Pas d'information sur la rémunération
Et le système actuel comporte d'autres lacunes, selon l'ONG Transparency International, qui milite pour davantage de transparence dans la vie politique.
Il n'existe aucun dispositif permettant de vérifier si les informations que fournissent les élus au "registre des intérêts" sont véridiques et complètes, et aucune sanction n'est prévue si ce n'est pas le cas, souligne Eric Martin, président de la branche helvétique de l'organisation.
Par ailleurs, ce registre mélange, pêle-mêle, intérêts publics et privés, mandats rétribués et gracieux, dans des structures aussi diverses que des associations, des fondations ou les conseils d'administration de grandes entreprises. Aucun détail n'est fourni en ce qui concerne la rémunération de ces activités extra-parlementaires.

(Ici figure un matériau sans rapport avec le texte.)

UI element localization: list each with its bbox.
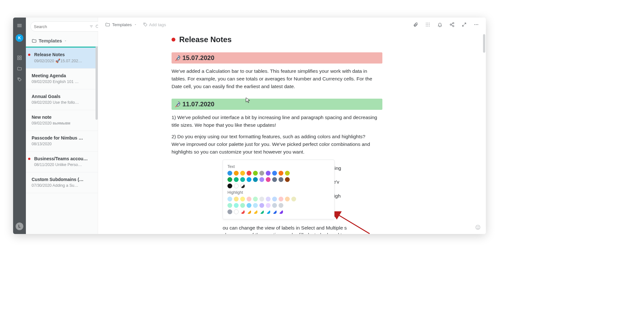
color-swatch[interactable] bbox=[234, 209, 239, 214]
color-swatch[interactable] bbox=[240, 184, 245, 188]
menu-icon[interactable] bbox=[17, 23, 22, 28]
date-heading[interactable]: 15.07.2020 bbox=[172, 52, 382, 64]
color-swatch[interactable] bbox=[259, 177, 264, 182]
add-tags-button[interactable]: Add tags bbox=[143, 22, 166, 27]
color-swatch[interactable] bbox=[227, 177, 232, 182]
note-item[interactable]: New note09/02/2020 выямывм bbox=[26, 110, 98, 131]
breadcrumb[interactable]: Templates bbox=[105, 22, 137, 27]
color-swatch[interactable] bbox=[285, 171, 290, 176]
paragraph[interactable]: 2) Do you enjoy using our text formattin… bbox=[172, 133, 379, 156]
color-swatch[interactable] bbox=[279, 177, 283, 182]
more-icon[interactable] bbox=[474, 22, 479, 27]
svg-point-34 bbox=[178, 103, 179, 104]
note-item[interactable]: Release Notes09/02/2020 🚀15.07.202… bbox=[26, 47, 98, 69]
left-rail: K L bbox=[13, 18, 26, 234]
color-swatch[interactable] bbox=[266, 209, 271, 214]
svg-point-7 bbox=[18, 78, 19, 79]
color-swatch[interactable] bbox=[253, 177, 258, 182]
note-item[interactable]: Meeting Agenda09/02/2020 English 101 … bbox=[26, 69, 98, 89]
color-swatch[interactable] bbox=[266, 171, 271, 176]
color-swatch[interactable] bbox=[240, 177, 245, 182]
bell-icon[interactable] bbox=[437, 22, 442, 27]
color-swatch[interactable] bbox=[247, 171, 251, 176]
color-swatch[interactable] bbox=[234, 171, 239, 176]
avatar-letter: K bbox=[18, 36, 21, 40]
note-title: Meeting Agenda bbox=[32, 73, 92, 78]
color-swatch[interactable] bbox=[266, 177, 271, 182]
note-item[interactable]: Annual Goals09/02/2020 Use the follo… bbox=[26, 89, 98, 110]
note-preview: 09/02/2020 Use the follo… bbox=[32, 100, 92, 105]
svg-point-19 bbox=[426, 24, 426, 25]
color-swatch[interactable] bbox=[259, 203, 264, 208]
color-swatch[interactable] bbox=[285, 177, 290, 182]
paragraph[interactable]: 1) We've polished our interface a bit by… bbox=[172, 114, 379, 129]
color-swatch[interactable] bbox=[247, 177, 251, 182]
color-swatch[interactable] bbox=[227, 197, 232, 201]
color-swatch[interactable] bbox=[247, 209, 251, 214]
color-swatch[interactable] bbox=[240, 197, 245, 201]
share-icon[interactable] bbox=[449, 22, 455, 27]
color-swatch[interactable] bbox=[227, 184, 232, 188]
svg-point-36 bbox=[476, 225, 480, 230]
rocket-icon bbox=[174, 55, 181, 62]
color-swatch[interactable] bbox=[227, 171, 232, 176]
color-swatch[interactable] bbox=[240, 209, 245, 214]
note-item[interactable]: Custom Subdomains (…07/30/2020 Adding a … bbox=[26, 172, 98, 193]
color-swatch[interactable] bbox=[279, 209, 283, 214]
color-swatch[interactable] bbox=[272, 203, 277, 208]
svg-line-29 bbox=[451, 25, 453, 26]
snippet-line: choose one of three options: color-fille… bbox=[223, 231, 414, 234]
color-swatch[interactable] bbox=[227, 209, 232, 214]
scrollbar-thumb[interactable] bbox=[96, 46, 98, 120]
emoji-button[interactable] bbox=[475, 224, 481, 230]
note-item[interactable]: Business/Teams accou…08/11/2020 Unlike P… bbox=[26, 152, 98, 172]
svg-rect-5 bbox=[18, 58, 19, 60]
color-swatch[interactable] bbox=[266, 203, 271, 208]
apps-icon[interactable] bbox=[425, 22, 430, 27]
color-swatch[interactable] bbox=[234, 184, 239, 188]
expand-icon[interactable] bbox=[462, 22, 467, 27]
note-item[interactable]: Passcode for Nimbus …08/13/2020 bbox=[26, 131, 98, 152]
filter-icon[interactable] bbox=[89, 25, 93, 28]
color-swatch[interactable] bbox=[240, 203, 245, 208]
dashboard-icon[interactable] bbox=[17, 55, 22, 60]
color-swatch[interactable] bbox=[247, 197, 251, 201]
attachment-icon[interactable] bbox=[413, 22, 418, 27]
scrollbar-thumb[interactable] bbox=[483, 34, 485, 53]
folder-icon[interactable] bbox=[17, 66, 22, 71]
color-swatch[interactable] bbox=[259, 209, 264, 214]
color-swatch[interactable] bbox=[234, 177, 239, 182]
search-input[interactable] bbox=[34, 24, 88, 29]
title-text[interactable]: Release Notes bbox=[179, 35, 232, 44]
color-swatch[interactable] bbox=[272, 209, 277, 214]
color-swatch[interactable] bbox=[234, 197, 239, 201]
tag-icon[interactable] bbox=[17, 77, 22, 82]
color-swatch[interactable] bbox=[253, 209, 258, 214]
color-swatch[interactable] bbox=[253, 171, 258, 176]
color-swatch[interactable] bbox=[285, 197, 290, 201]
color-swatch[interactable] bbox=[272, 177, 277, 182]
user-avatar[interactable]: L bbox=[16, 223, 23, 230]
color-swatch[interactable] bbox=[259, 197, 264, 201]
color-swatch[interactable] bbox=[291, 197, 296, 201]
color-swatch[interactable] bbox=[279, 171, 283, 176]
workspace-avatar[interactable]: K bbox=[16, 34, 23, 42]
color-swatch[interactable] bbox=[279, 197, 283, 201]
color-swatch[interactable] bbox=[272, 197, 277, 201]
color-swatch[interactable] bbox=[279, 203, 283, 208]
color-swatch[interactable] bbox=[272, 171, 277, 176]
color-swatch[interactable] bbox=[240, 171, 245, 176]
app-window: K L Templates Rel bbox=[13, 18, 486, 234]
folder-breadcrumb[interactable]: Templates bbox=[26, 35, 98, 47]
color-swatch[interactable] bbox=[253, 203, 258, 208]
svg-point-16 bbox=[426, 23, 426, 23]
date-heading[interactable]: 11.07.2020 bbox=[172, 99, 382, 110]
search-box[interactable] bbox=[30, 21, 103, 32]
color-swatch[interactable] bbox=[227, 203, 232, 208]
color-swatch[interactable] bbox=[253, 197, 258, 201]
color-swatch[interactable] bbox=[234, 203, 239, 208]
color-swatch[interactable] bbox=[247, 203, 251, 208]
color-swatch[interactable] bbox=[266, 197, 271, 201]
paragraph[interactable]: We've added a Calculation bar to our tab… bbox=[172, 67, 379, 90]
color-swatch[interactable] bbox=[259, 171, 264, 176]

Une autre initiative rejetée mardi voulait précisément progresser sur ce point, en exigeant que les mandats bénévoles soient au moins distingués clairement de ceux qui sont rémunérés, à défaut de rendre publics les montants des rétributions.
"Evaluer l'intégrité de nos élus"
Pour Eric Martin, il en va du "bon fonctionnement de notre démocratie": "Améliorer la transparence n'est pas un but en soi, c'est un moyen d'évaluer l'intégrité de nos élus".
Selon le spécialiste, la Suisse a encore des progrès à faire en la matière: "il y a déjà eu plusieurs initiatives sur ce sujet (voir encadré) et elles ont toutes été rejetées. Bien que la transparence soit au goût du jour, que ce soit en matière fiscale ou en matière bancaire, on reste plutôt cachottier en Suisse."
Pauline Turuban
RTS La Première - 12 décembre - Journal horaire de 18h
De nombreuses initiatives sur ce sujet ont été classées
La question d'une amélioration de la transparence des déclarations d'intérêts des parlementaires ne date pas d'hier. Quelques exemples d'initiatives parlementaires et de motions déposées ces dernières années (toutes ont été rejetées):
- En 2006, une initiative parlementaire réclame que les mandats rapportant plus de 10'000 francs bruts par année soient déclarés comme tels.
- En 2007, une initiative parlementaire demande que les députés rendent public le montant des gains annuels que représentent leurs liens d'intérêts.
- En 2009, une initiative parlementaire demande que "le Bureau de chaque conseil évite (...), dans les commissions, une présence trop importante de députés ayant un même lien d'intérêt en relation avec les attributions spécifiques des commissions où ils siègent".
- En 2012, une initiative demande que les députés précisent si leurs mandats sont rémunérés ou bénévoles.
- En 2015, une initiative parlementaire réclame qu'outre les mandats extra-parlementaires, les revenus tirés de l'activité professionnelle soient déclarés.
Une meilleure transparence également réclamée en ce qui concerne les lobbyistes
Actuellement les parlementaires ont le droit d'accorder l'accès aux zones non publiques du Parlement à deux personnes, qui peuvent être des lobbyistes. La règle prévoit que les élus doivent donner le nom et la fonction des personnes à qui ils octroient des badges d'accréditation, et ces informations figurent également dans un registre public, le registre des accrédités.
Toutefois la fonction n'y est souvent indiquée que de manière générique (avec des termes tels qu'"invité" ou "collaborateur personnel"). Par ailleurs, les personnes associées ou employées d'une entreprise d'"affaires publiques" n'indiquent que le nom de celle-ci, sans précisions sur l'identité des mandants. Là aussi, plusieurs motions et initiatives ont demandé par le passé l'amélioration du système existant, sans succès.
"Le lobbying peut aussi se faire en dehors du Parlement, en privé, directement dans le bureau des lobbyistes", ajoute Eric Martin de Transparency International. L'ONG jugerait ainsi préférable qu'existe un registre public de tous les lobbyistes ayant des contacts avec les élus, qu'ils soient accrédités au Parlement ou non.